Q: How many women with MENOPAUSE (or PMS) does it take to change a
lightbulb?

A: One! ONLY ONE!!!! And do you know WHY? Because no one else in this
houseknows HOW to change a light bulb! They don't even know that the
bulb is BURNEDOUT!! They would sit in the dark for THREE DAYS before
they figured it out And, once they figured it out, they wouldn't be able
to find the #&%!* light bulbs despite the fact that they've been in the
SAME CABINET for the past 17 YEARS! But if they did, by some miracle of
God, actually find them, 2 DAYS LATER, the chair they dragged to stand on
to change the STUPID light bulb would STILL BE IN THE SAME SPOT!!!!! AND
UNDERNEATH IT WOULD BE THE WRAPPER THE FREAKING LIGHT BULBS CAME IN!!!
BECAUSE NO ONE EVER CARRIES OUT THE GARBAGE!!!! IT'S A WONDER WE HAVEN'T
ALL SUFFOCATED FROM THE PILES OF GARBAGE THAT ARE A FOOT DEEP THROUGHOUT
THE ENTIRE HOUSE!! IT WOULD TAKE AN ARMY TO CLEAN THIS PLACE! AND DON'T
EVEN GET ME STARTED ON WHO CHANGES THE TOILET PAPER ROLL !! . . .

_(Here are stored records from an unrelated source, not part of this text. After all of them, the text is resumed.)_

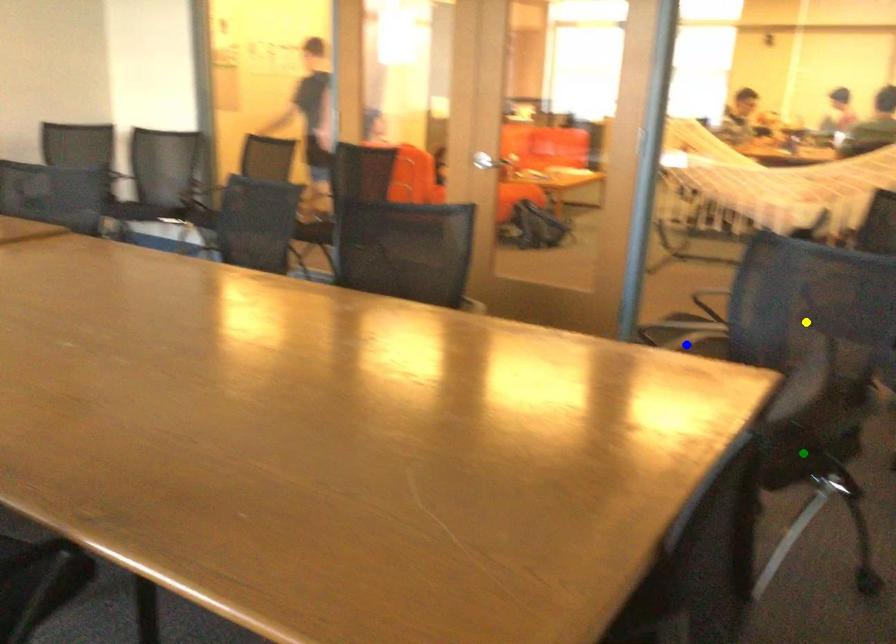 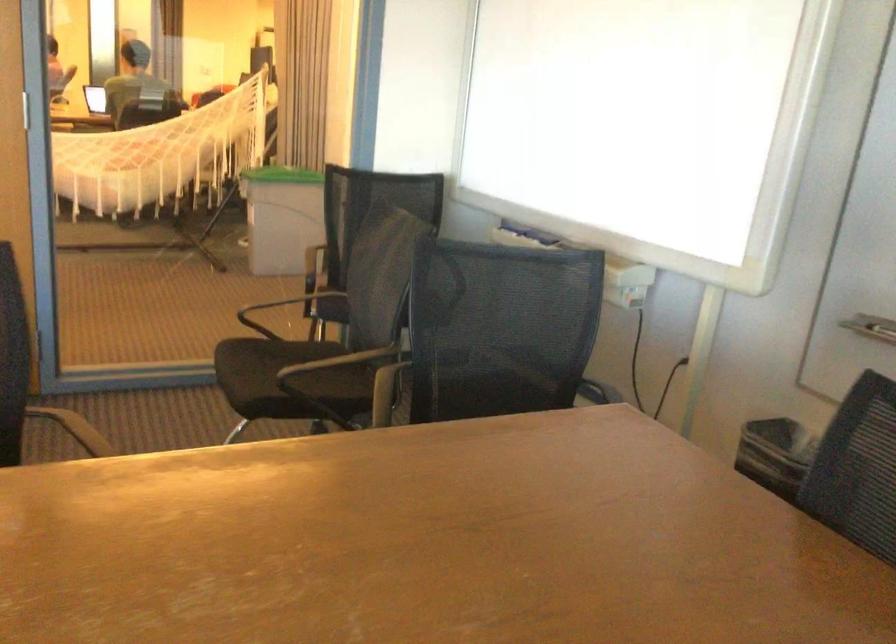 I am providing you with two images of the same scene from different viewpoints. Three points are marked in image1. Which point corresponds to a part or object that is occluded in image2?In image1, three points are marked. Which of them correspond to a part or object that is occluded in image2?Among the three points shown in image1, which one corresponds to a part or object that is no longer visible due to occlusion in image2?

green point cannot be seen in image2. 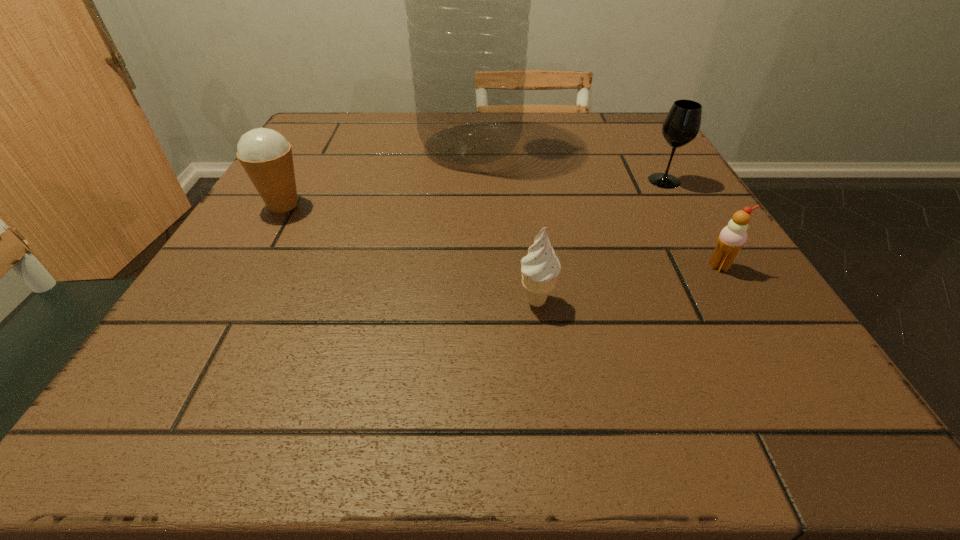 The width and height of the screenshot is (960, 540). Identify the location of unoccupied position between the farthest object and the nearest object. (503, 224).

Image resolution: width=960 pixels, height=540 pixels. Find the location of `unoccupied position between the second icecream from left to right and the farthest icecream`. unoccupied position between the second icecream from left to right and the farthest icecream is located at coordinates (410, 253).

This screenshot has width=960, height=540. I want to click on blank region between the second farthest icecream and the farthest object, so click(595, 206).

I want to click on unoccupied area between the nearest object and the shortest object, so click(x=628, y=284).

At what (x,y) coordinates should I click in order to perform the action: click on vacant area that lies between the rightmost icecream and the second farthest object. Please return your answer as a coordinate pair (x, y). The height and width of the screenshot is (540, 960). Looking at the image, I should click on (691, 224).

This screenshot has width=960, height=540. I want to click on object that is the nearest to the tallest object, so click(x=266, y=156).

Locate which object is the second closest to the nearest icecream. Please provide its 2D coordinates. Your answer should be formatted as a tuple, i.e. [(x, y)], where the tuple contains the x and y coordinates of a point satisfying the conditions above.

[(467, 0)]

Find the location of a particular element. The image size is (960, 540). the second closest icecream to the fourth nearest object is located at coordinates click(540, 268).

Image resolution: width=960 pixels, height=540 pixels. Identify the location of icecream that is the third closest to the tallest object. (732, 238). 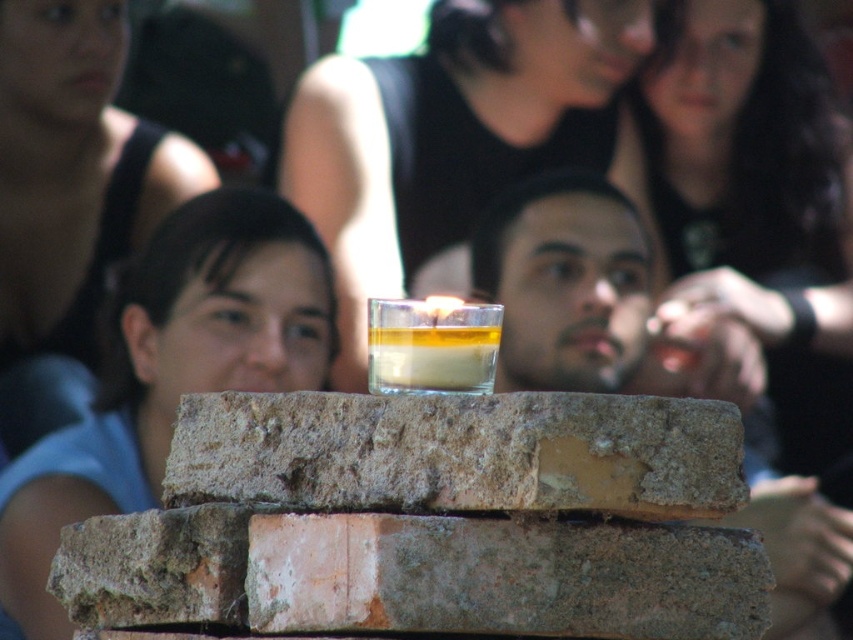 You are setting up a small table for a tea ceremony. You have a rusty concrete block at center and a translucent glass cup at center. Where should you place the cup to avoid it falling over?

The translucent glass cup at center should be placed on top of the rusty concrete block at center since the block is below the cup, providing a stable base.

You are a photographer adjusting the lighting for a closeup shot of the matte black hair at center and the translucent glass cup at center. The camera requires both subjects to be within a 15 inch focus range to capture them clearly. Based on their distance, will both subjects be in focus?

The matte black hair at center is 17.47 inches from the translucent glass cup at center. Since the distance between them exceeds the camera requirement of 15 inches, the subjects will not both be in focus. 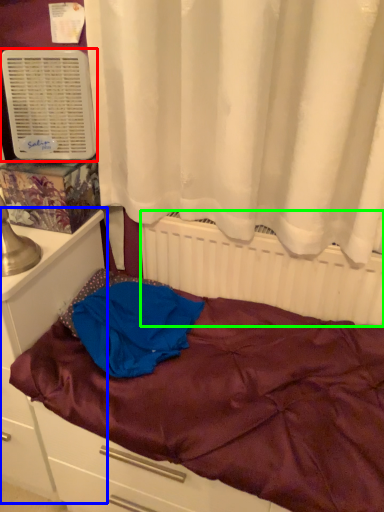 Question: Based on their relative distances, which object is nearer to air conditioning (highlighted by a red box)? Choose from file cabinet (highlighted by a blue box) and radiator (highlighted by a green box).

Choices:
 (A) file cabinet
 (B) radiator

Answer: (A) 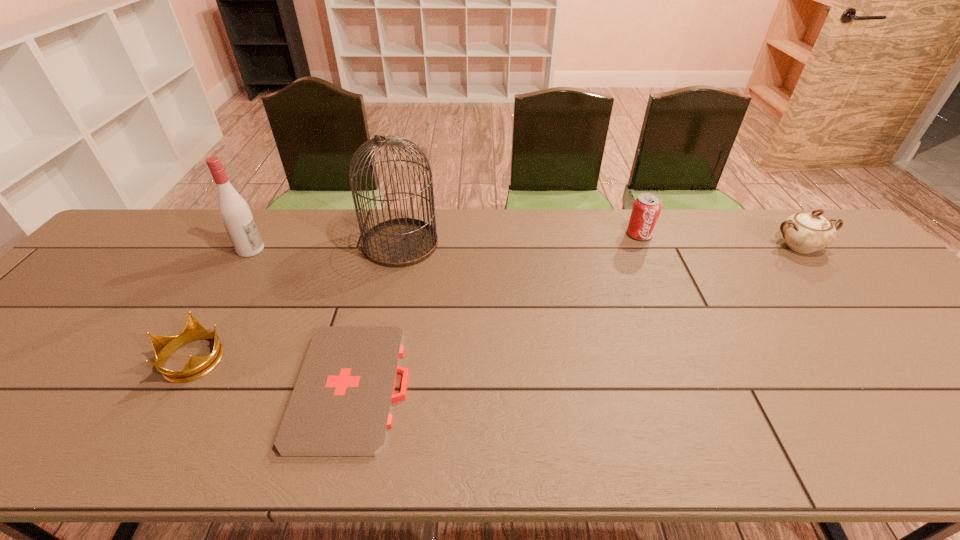 Identify the location of free location at the near edge. This screenshot has height=540, width=960. (761, 424).

At what (x,y) coordinates should I click in order to perform the action: click on vacant position at the left edge of the desktop. Please return your answer as a coordinate pair (x, y). Looking at the image, I should click on (79, 308).

In the image, there is a desktop. Where is `vacant space at the right edge`? The height and width of the screenshot is (540, 960). vacant space at the right edge is located at coordinates (817, 261).

Identify the location of free area in between the chinaware and the soda can. This screenshot has width=960, height=540. (719, 240).

Identify the location of vacant space that is in between the first-aid kit and the soda can. (496, 310).

Identify the location of empty space between the soda can and the alcohol. (445, 242).

This screenshot has width=960, height=540. What are the coordinates of `free spot between the alcohol and the rightmost object` in the screenshot? It's located at (525, 248).

Where is `free space between the second tallest object and the first-aid kit`? The width and height of the screenshot is (960, 540). free space between the second tallest object and the first-aid kit is located at coordinates (302, 318).

Find the location of a particular element. free spot between the second tallest object and the soda can is located at coordinates (445, 242).

Locate an element on the screen. This screenshot has height=540, width=960. free space that is in between the soda can and the rightmost object is located at coordinates (719, 240). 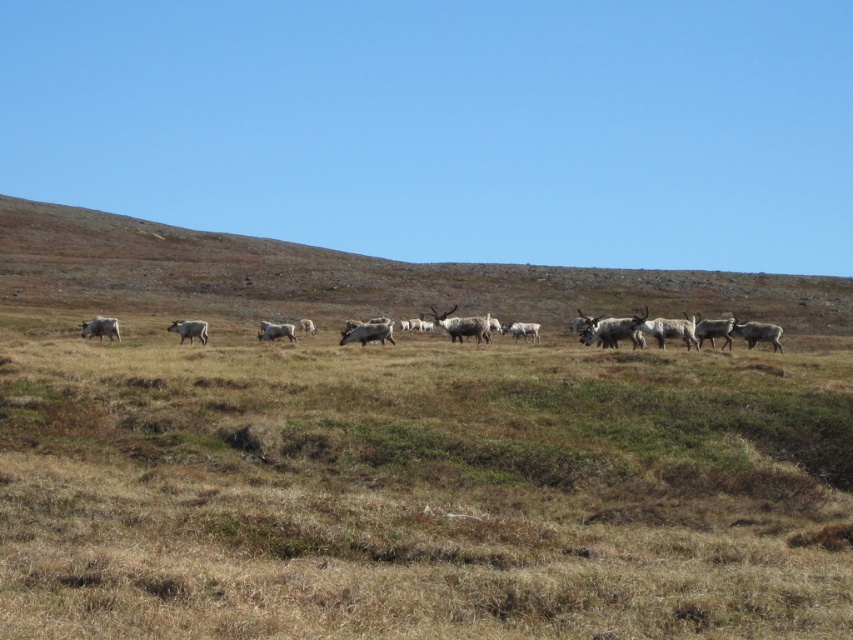 Question: Which of these objects is positioned farthest from the gray matte reindeer at center?

Choices:
 (A) brown grassland at center
 (B) brown dry grass at center

Answer: (A)

Question: Can you confirm if brown dry grass at center is positioned to the left of brown grassland at center?

Choices:
 (A) yes
 (B) no

Answer: (A)

Question: Which object appears closest to the camera in this image?

Choices:
 (A) white fur reindeer at center
 (B) brown grassland at center

Answer: (A)

Question: Does brown grassland at center have a smaller size compared to gray matte reindeer at center?

Choices:
 (A) yes
 (B) no

Answer: (B)

Question: Is brown grassland at center to the left of white fur reindeer at center from the viewer's perspective?

Choices:
 (A) yes
 (B) no

Answer: (B)

Question: Which of the following is the closest to the observer?

Choices:
 (A) gray matte reindeer at center
 (B) brown dry grass at center
 (C) brown grassland at center

Answer: (B) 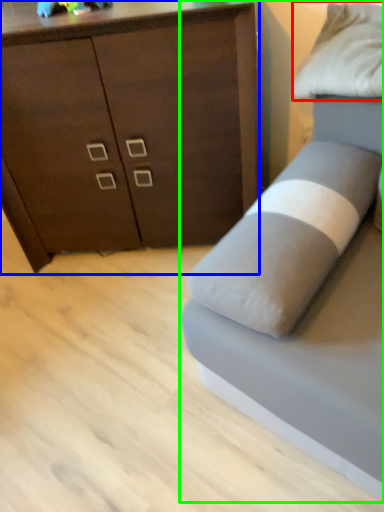 Question: Estimate the real-world distances between objects in this image. Which object is closer to pillow (highlighted by a red box), chest of drawers (highlighted by a blue box) or studio couch (highlighted by a green box)?

Choices:
 (A) chest of drawers
 (B) studio couch

Answer: (B) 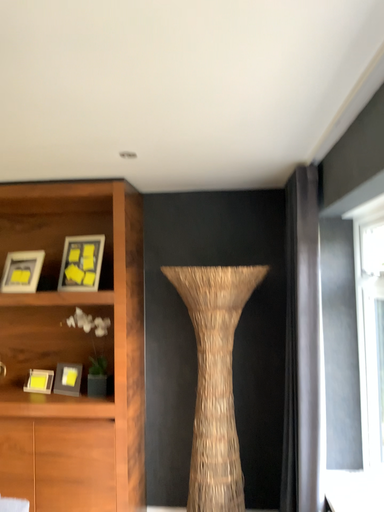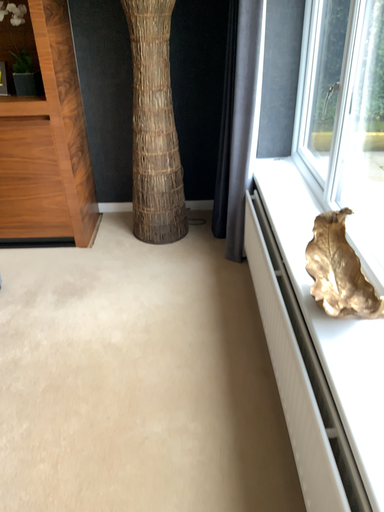 Question: Which way did the camera rotate in the video?

Choices:
 (A) rotated downward
 (B) rotated upward

Answer: (A) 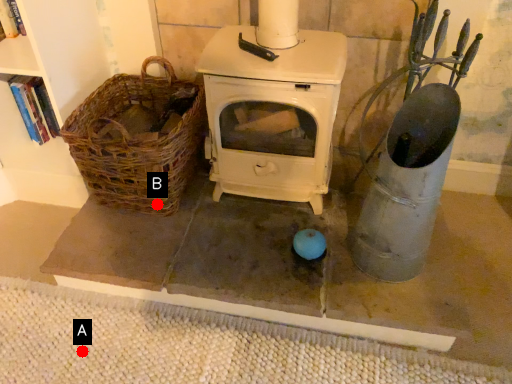 Question: Two points are circled on the image, labeled by A and B beside each circle. Among these points, which one is nearest to the camera?

Choices:
 (A) A is closer
 (B) B is closer

Answer: (A) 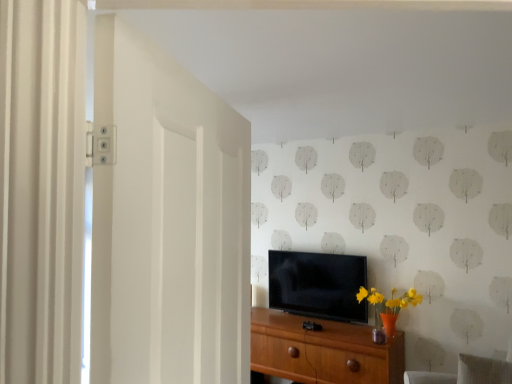 Image resolution: width=512 pixels, height=384 pixels. Find the location of `vacant space in front of black glossy tv at center`. vacant space in front of black glossy tv at center is located at coordinates (326, 320). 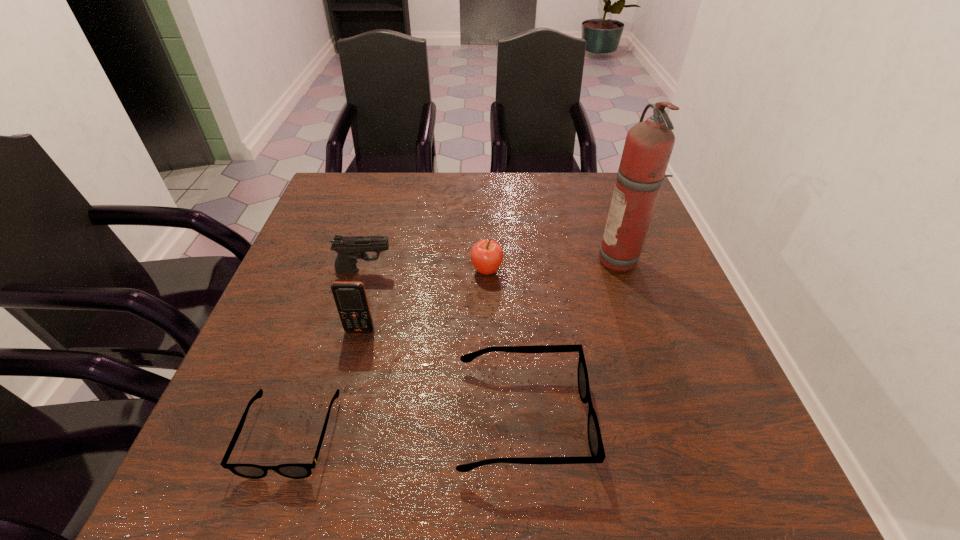 Find the location of a particular element. This screenshot has height=540, width=960. object situated at the near left corner is located at coordinates (295, 471).

I want to click on blank space at the far edge of the desktop, so click(x=544, y=185).

The image size is (960, 540). In the image, there is a desktop. Identify the location of blank space at the left edge. (289, 276).

What are the coordinates of `vacant region at the right edge of the desktop` in the screenshot? It's located at (658, 339).

Find the location of a particular element. This screenshot has height=540, width=960. free space at the near left corner of the desktop is located at coordinates (220, 412).

In the image, there is a desktop. Identify the location of free space at the far right corner. (592, 212).

You are a GUI agent. You are given a task and a screenshot of the screen. Output one action in this format:
    pyautogui.click(x=<x>, y=<y>)
    Task: Click on the vacant area that lies between the rightmost object and the shorter spectacles
    The image size is (960, 540).
    Given the screenshot: What is the action you would take?
    pyautogui.click(x=456, y=348)

Image resolution: width=960 pixels, height=540 pixels. What are the coordinates of `vacant region between the apple and the right spectacles` in the screenshot? It's located at (504, 345).

Where is `vacant point located between the apple and the cellular telephone`? vacant point located between the apple and the cellular telephone is located at coordinates (423, 300).

Locate an element on the screen. This screenshot has height=540, width=960. free space between the left spectacles and the taller spectacles is located at coordinates (407, 427). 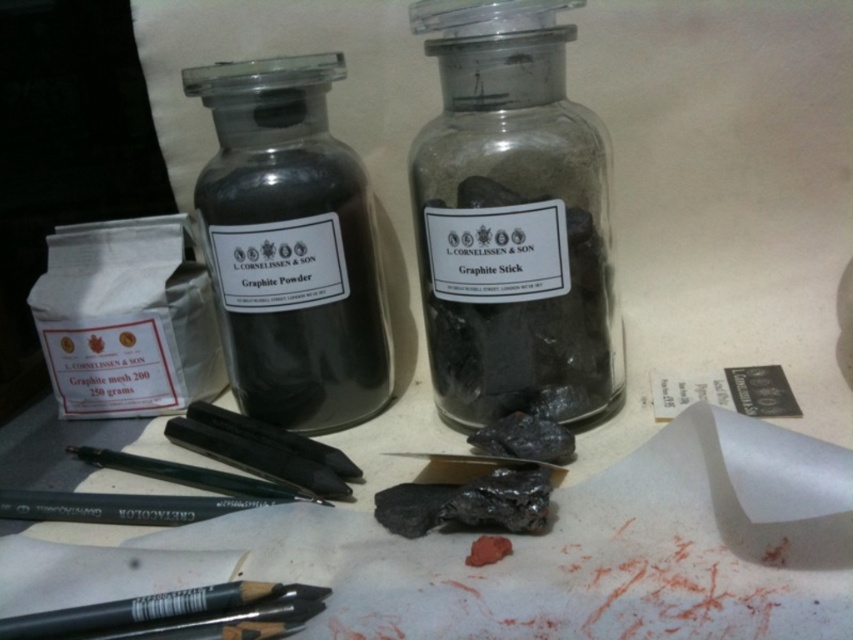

I'm sorry What was the question?


----------



## Andy M. (Jul 14, 2005)

I think I hear someone calling me.

Gotta go!

Bye!

runrunrunrunrunrunrunrunrunrunrunrunrunrunrunrunrunrunrunrunrun!


----------



## Sandyj (Jul 14, 2005)

*You've been to my house?*

You made me laugh really loud (am I'm at work)!


----------



## jkath (Jul 14, 2005)

...how did you get that secret audio tape of me?????


----------



## middie (Jul 14, 2005)

whoa !!!!!! that's ME !!!!!!!! lmao


----------